• [Exercise prompt] Below are entries to be transcribed exactly; exclude the pictures from the copy.

Dataset entries:
────────────────────────────────────────

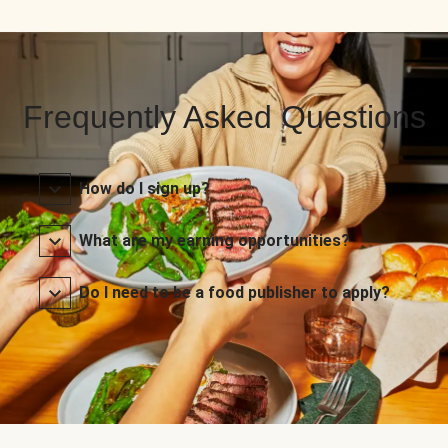
Frequently Asked Questions
How do I sign up?
What are my earning opportunities?
Do I need to be a food publisher to apply?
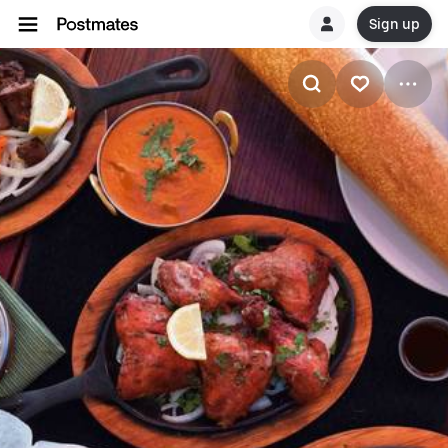
Sign up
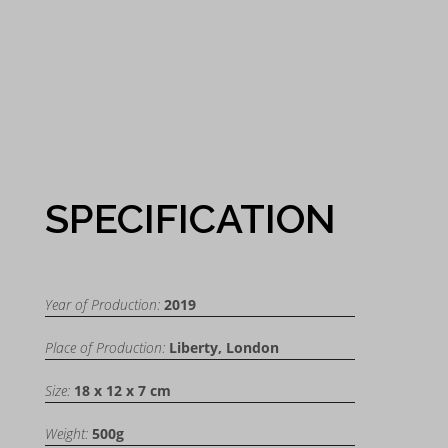
SPECIFICATION
Year of Production:
2019
Place of Production:
Liberty, London
Size:
18 x 12 x 7 cm
Weight:
500g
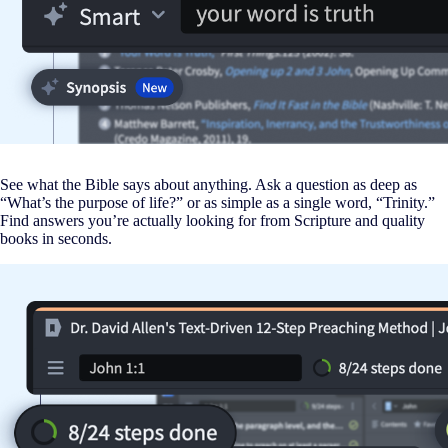
See what the Bible says about anything. Ask a question as deep as
“What’s the purpose of life?” or as simple as a single word, “Trinity.”
Find answers you’re actually looking for from Scripture and quality
books in seconds.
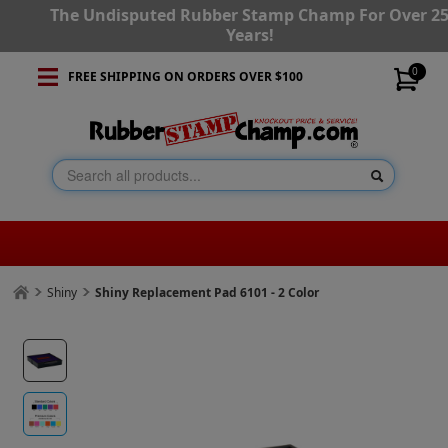
The Undisputed Rubber Stamp Champ For Over 2
Years!
0
FREE SHIPPING ON ORDERS OVER $100
Shiny
Shiny Replacement Pad 6101 - 2 Color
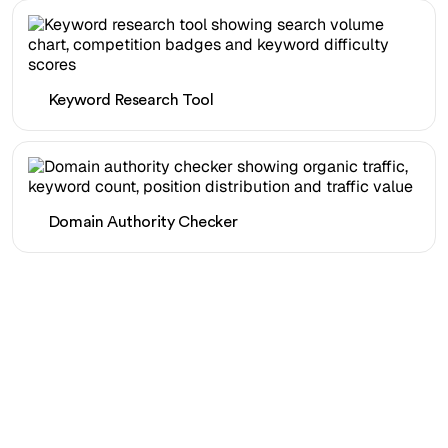
Keyword Research Tool
Domain Authority Checker
Ready to scale your
organic traffic effortlessly
?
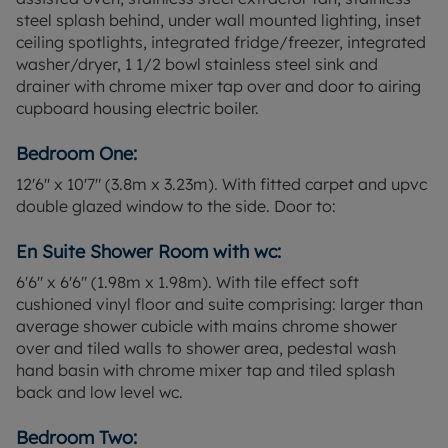
with contract holders in situ. Ground rent and
steel splash behind, under wall mounted lighting, inset
service charges apply.
ceiling spotlights, integrated fridge/freezer, integrated
washer/dryer, 1 1/2 bowl stainless steel sink and
Council Tax Band E
drainer with chrome mixer tap over and door to airing
cupboard housing electric boiler.
Bedroom One:
12'6" x 10'7" (3.8m x 3.23m). With fitted carpet and upvc
double glazed window to the side. Door to:
En Suite Shower Room with wc:
6'6" x 6'6" (1.98m x 1.98m). With tile effect soft
cushioned vinyl floor and suite comprising: larger than
average shower cubicle with mains chrome shower
over and tiled walls to shower area, pedestal wash
hand basin with chrome mixer tap and tiled splash
back and low level wc.
Bedroom Two:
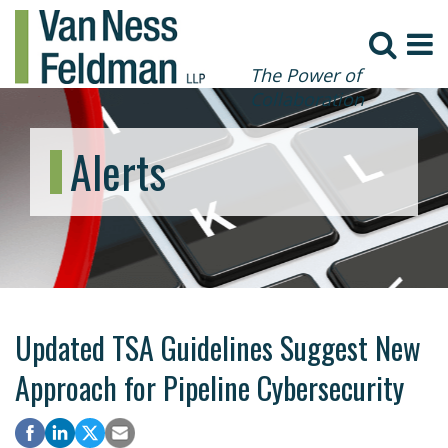
The Power of
Collaboration
Alerts
Updated TSA Guidelines Suggest New
Approach for Pipeline Cybersecurity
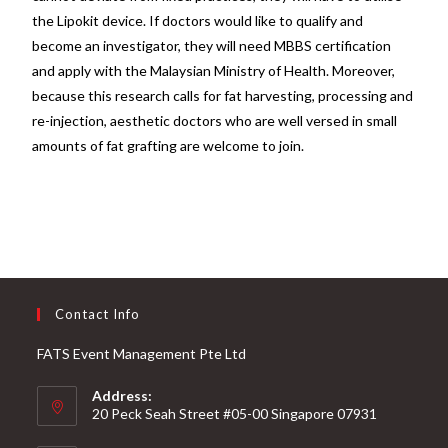
the Lipokit device. If doctors would like to qualify and
become an investigator, they will need MBBS certification
and apply with the Malaysian Ministry of Health. Moreover,
because this research calls for fat harvesting, processing and
re-injection, aesthetic doctors who are well versed in small
amounts of fat grafting are welcome to join.
Contact Info
FATS Event Management Pte Ltd
Address:
20 Peck Seah Street #05-00 Singapore 07931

────────────────────────────────────────

• [Result of this task]
Frequently Asked Questions
How do I sign up?
What are my earning opportunities?
Do I need to be a food publisher to apply?
Sign up
SPECIFICATION
Year of Production:
2019
Place of Production:
Liberty, London
Size:
18 x 12 x 7 cm
Weight:
500g
See what the Bible says about anything. Ask a question as deep as
“What’s the purpose of life?” or as simple as a single word, “Trinity.”
Find answers you’re actually looking for from Scripture and quality
books in seconds.
The Undisputed Rubber Stamp Champ For Over 2
Years!
0
FREE SHIPPING ON ORDERS OVER $100
Shiny
Shiny Replacement Pad 6101 - 2 Color
Keyword Research Tool
Domain Authority Checker
Ready to scale your
organic traffic effortlessly
?
with contract holders in situ. Ground rent and
steel splash behind, under wall mounted lighting, inset
service charges apply.
ceiling spotlights, integrated fridge/freezer, integrated
washer/dryer, 1 1/2 bowl stainless steel sink and
Council Tax Band E
drainer with chrome mixer tap over and door to airing
cupboard housing electric boiler.
Bedroom One:
12'6" x 10'7" (3.8m x 3.23m). With fitted carpet and upvc
double glazed window to the side. Door to:
En Suite Shower Room with wc:
6'6" x 6'6" (1.98m x 1.98m). With tile effect soft
cushioned vinyl floor and suite comprising: larger than
average shower cubicle with mains chrome shower
over and tiled walls to shower area, pedestal wash
hand basin with chrome mixer tap and tiled splash
back and low level wc.
Bedroom Two:
The Power of
Collaboration
Alerts
Updated TSA Guidelines Suggest New
Approach for Pipeline Cybersecurity
the Lipokit device. If doctors would like to qualify and
become an investigator, they will need MBBS certification
and apply with the Malaysian Ministry of Health. Moreover,
because this research calls for fat harvesting, processing and
re-injection, aesthetic doctors who are well versed in small
amounts of fat grafting are welcome to join.
Contact Info
FATS Event Management Pte Ltd
Address:
20 Peck Seah Street #05-00 Singapore 07931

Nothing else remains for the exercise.